Janis RosheuvelBlack, Indigenous, people of color-led organizations have been at the forefront of social change for decades, but we haven’t been listening to their ideas, experiences, and solutions. Instead, we have chronically underfunded their work, limiting our ability to bring about meaningful social change in our country. In this moment of nationwide reckoning, I talked to leaders who shared their guidance for giving with impact.

Tell me about the work Solidaire Network does and about your funding strategies.

Solidaire is a donor network of 180-plus people with access to wealth who are engaged to move resources to frontline social change efforts. We believe that major transformation can happen when people with resources are in a right relationship with people on the frontlines of social change who need those resources. We work on helping our members to move resources to people who are the change agents of our time, from urgent needs to innovation to long-term infrastructure building for movement ecosystems. We are about funding social change in a just and right way.

We have several funds at Solidaire: a Movement R&D Fund, a Rapid Response fund, and our Aligned Giving Fund. Our Black Liberation Pooled Fund grew out of our understanding that funding Black-led social change has an impact on every other social movement and ecosystem. This strategy evolved from the funding our members have been doing over the last five years which is focused on funding the Movement for Black Lives (M4BL) ecosystem. On the basis of our members’ commitments to make five-year investments, we were able to respond to the current uprising movement and say "what have we learned from our aligned giving work? How can we harness our relationships to listen to movement and respond in this moment?"

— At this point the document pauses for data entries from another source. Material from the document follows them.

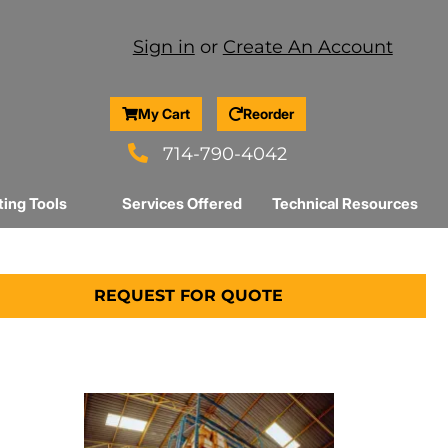
Sign in
or
Create An Account
My Cart
Reorder
714-790-4042
ting Tools
Services Offered
Technical Resources
REQUEST FOR QUOTE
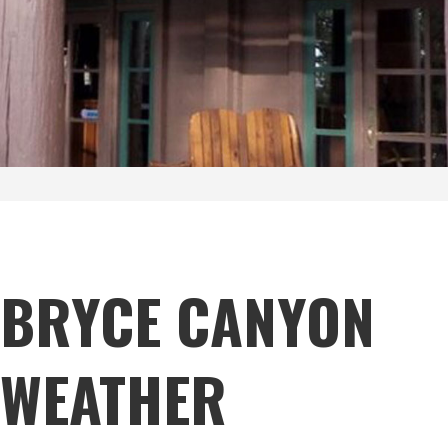
BRYCE CANYON
WEATHER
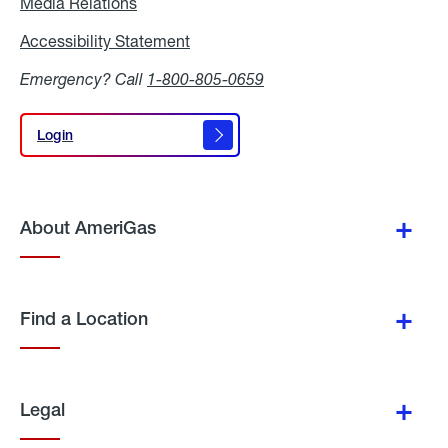
Media Relations
Media
Relations
Accessibility Statement
Accessibility
Statement
Emergency? Call
1-800-805-0659
Login
Login
About AmeriGas
Find a Location
Legal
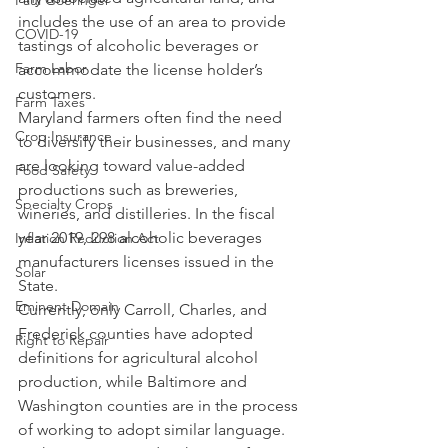
Paul Goeringer
includes the use of an area to provide 
COVID-19
tastings of alcoholic beverages or 
Farm Labor
accommodate the license holder’s 
customers.
Farm Taxes
Maryland farmers often find the need 
Crop Insurance
to diversify their businesses, and many 
are looking toward value-added 
Food Safety
productions such as breweries, 
Specialty Crops
wineries, and distilleries. In the fiscal 
year 2019, 298 alcoholic beverages 
Inflation Reduction Act
manufacturers licenses issued in the 
Solar
State.
Eminent Domain
Currently, only Carroll, Charles, and 
Frederick counties have adopted 
Right to Repair
definitions for agricultural alcohol 
production, while Baltimore and 
Washington counties are in the process 
of working to adopt similar language. 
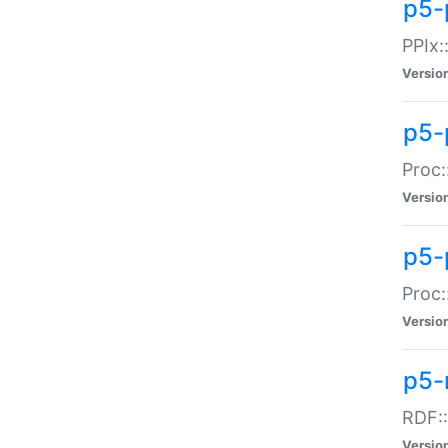
p5-
PPIx::
Versio
p5-
Proc:
Versio
p5-
Proc:
Versio
p5-
RDF::
Versio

What are Black-led organizations telling you they need at this moment?

The [Black communities and other marginalized communities -- immigrant, Indigenous, and queer communities] that are organizing right now are saying, “We are in crisis. We need time, and we need space to respond to our communities and figure out what we need.”

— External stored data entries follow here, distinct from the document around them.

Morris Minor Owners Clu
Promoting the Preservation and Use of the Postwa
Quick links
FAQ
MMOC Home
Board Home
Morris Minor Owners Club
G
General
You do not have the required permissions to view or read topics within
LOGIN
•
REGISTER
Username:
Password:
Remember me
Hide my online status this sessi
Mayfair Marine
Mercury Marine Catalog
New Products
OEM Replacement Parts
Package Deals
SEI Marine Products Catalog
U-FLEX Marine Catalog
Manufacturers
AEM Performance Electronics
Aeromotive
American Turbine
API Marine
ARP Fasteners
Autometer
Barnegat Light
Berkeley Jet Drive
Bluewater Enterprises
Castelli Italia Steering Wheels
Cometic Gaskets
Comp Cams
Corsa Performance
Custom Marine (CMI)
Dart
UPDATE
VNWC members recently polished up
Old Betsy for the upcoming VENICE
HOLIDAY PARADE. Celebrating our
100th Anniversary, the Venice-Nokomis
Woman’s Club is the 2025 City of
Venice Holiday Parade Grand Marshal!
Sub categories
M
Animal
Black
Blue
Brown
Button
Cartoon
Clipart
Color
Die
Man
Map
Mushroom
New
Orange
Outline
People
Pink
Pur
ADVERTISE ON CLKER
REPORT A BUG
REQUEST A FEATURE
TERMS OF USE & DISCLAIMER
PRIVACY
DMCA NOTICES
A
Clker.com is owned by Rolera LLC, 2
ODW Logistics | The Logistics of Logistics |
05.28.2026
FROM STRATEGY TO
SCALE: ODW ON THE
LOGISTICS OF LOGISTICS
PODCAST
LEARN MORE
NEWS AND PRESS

The threat of white nationalists is pretty serious and requires a different level of security for Black- and Brown-led organizations. Folks are asking for support to increase their digital security because so much of the organizing is happening in a digital space.

Folks who want to move resources right now feel a sense of urgency and want movements and organizations to quickly respond to their needs, and create all of these charts, reports, documents, but the movement is already in motion. Our responsibility as people who are moving resources is to show up and know how to listen. For folks who are newer to funding movements, show up in a way where you demonstrate you know that you are a little late to the party -- and show up in a way that is deferential to movement and gives movement the space to do their work without setting additional demands.

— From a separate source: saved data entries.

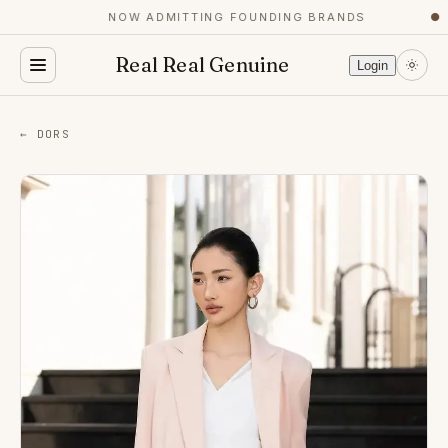
NOW ADMITTING FOUNDING BRANDS
●
Real Real Genuine
Login
← DORS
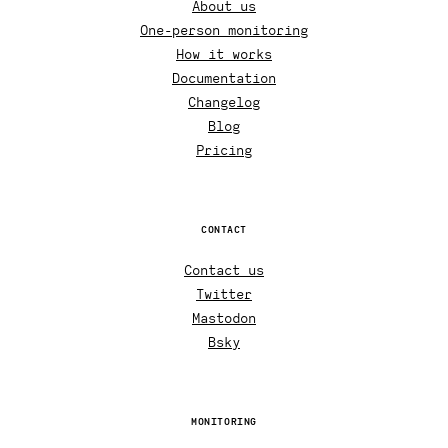
About us
One-person monitoring
How it works
Documentation
Changelog
Blog
Pricing
CONTACT
Contact us
Twitter
Mastodon
Bsky
MONITORING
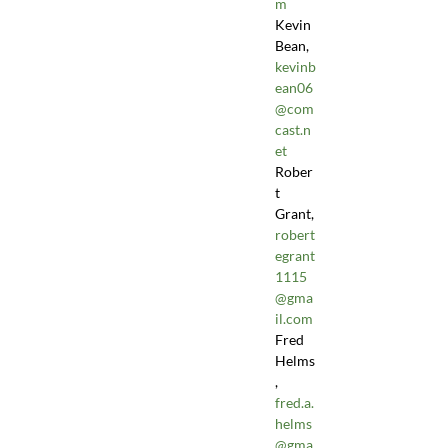
m
Kevin
Bean,
kevinb
ean06
@com
cast.n
et
Rober
t
Grant,
robert
egrant
1115
@gma
il.com
Fred
Helms
,
fred.a.
helms
@gma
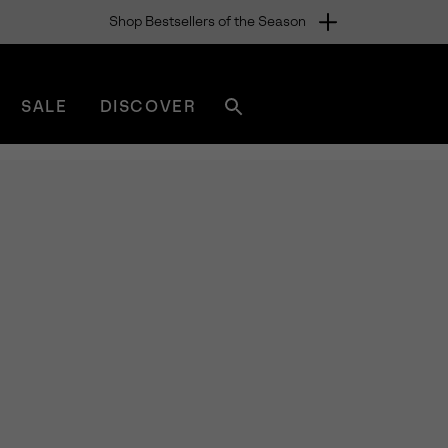
Shop Bestsellers of the Season
SALE
DISCOVER
Search
sorel.com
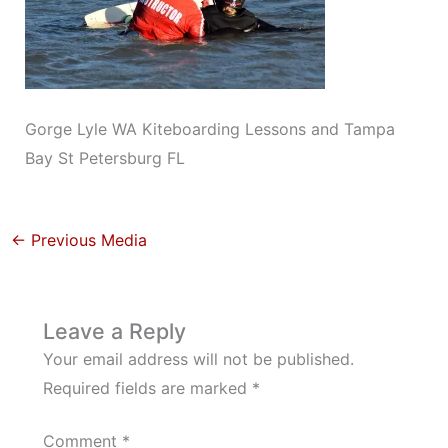
Gorge Lyle WA Kiteboarding Lessons and Tampa
Bay St Petersburg FL
←
Previous Media
Leave a Reply
Your email address will not be published.
Required fields are marked
*
Comment
*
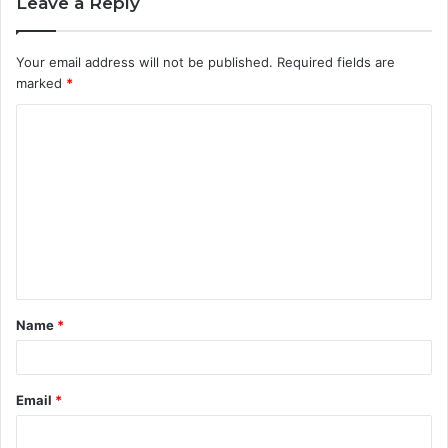
Leave a Reply
Your email address will not be published.
Required fields are
marked
*
C
o
m
m
e
n
t
Name
*
*
Email
*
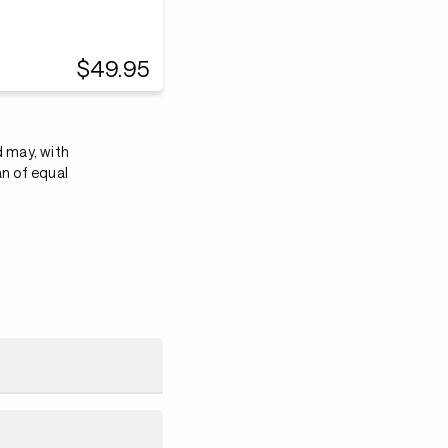
$49.95
d may, with
an of equal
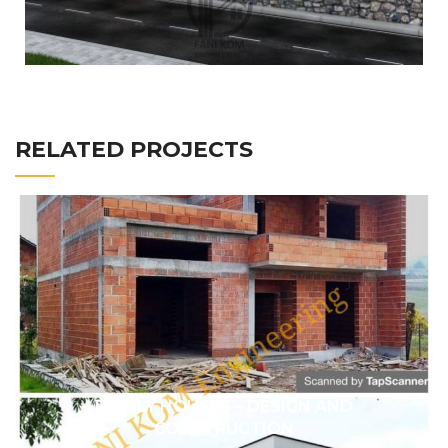
RELATED PROJECTS
FAMILY HOUSES – DESIGN AND
DESIGN
CONSTRUCTION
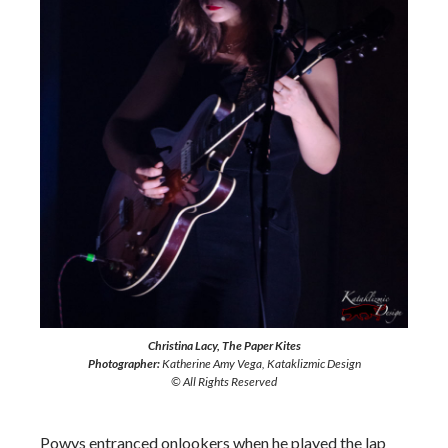
Christina Lacy, The Paper Kites
Photographer:
Katherine Amy Vega, Kataklizmic Design
© All Rights Reserved
Powys entranced onlookers when he played the lap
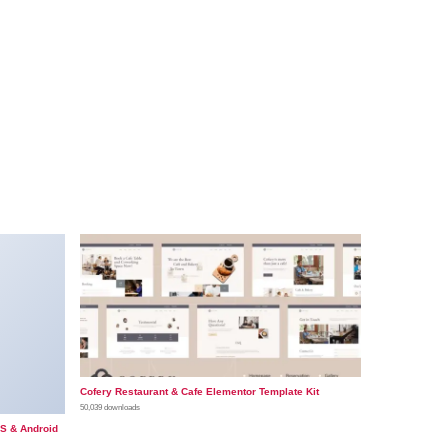
Cofery Restaurant & Cafe Elementor Template Kit
50,039 downloads
OS & Android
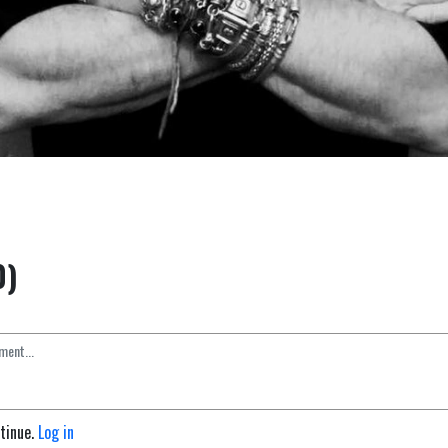
0)
ntinue.
Log in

If philanthropy could make one change right now, what should it be?

Unbox that endowment. Liberate those resources. The risk to you is not great. Multi-billion dollar endowments only shift a fraction of their resources and that amount of money is grossly insufficient. In this moment, it is derelict. Challenge power internally. Be bold. Whatever is required, do it now. Simplify the application and reporting process in a just way and do your funding long-term.

What would happen if philanthropy listened to BIPOC leaders?

That would transform how BIPOC leaders work. If you understand yourself to be accountable to movements, you will move in one way. If you are accountable to trustees, you’ll move in a different way. Philanthropy’s job is to work its way out of a business. If philanthropy were to make a proper infusion of resources into movements right now, I can’t even imagine the potential. Movement is winning so much already and it is grossly under-resourced.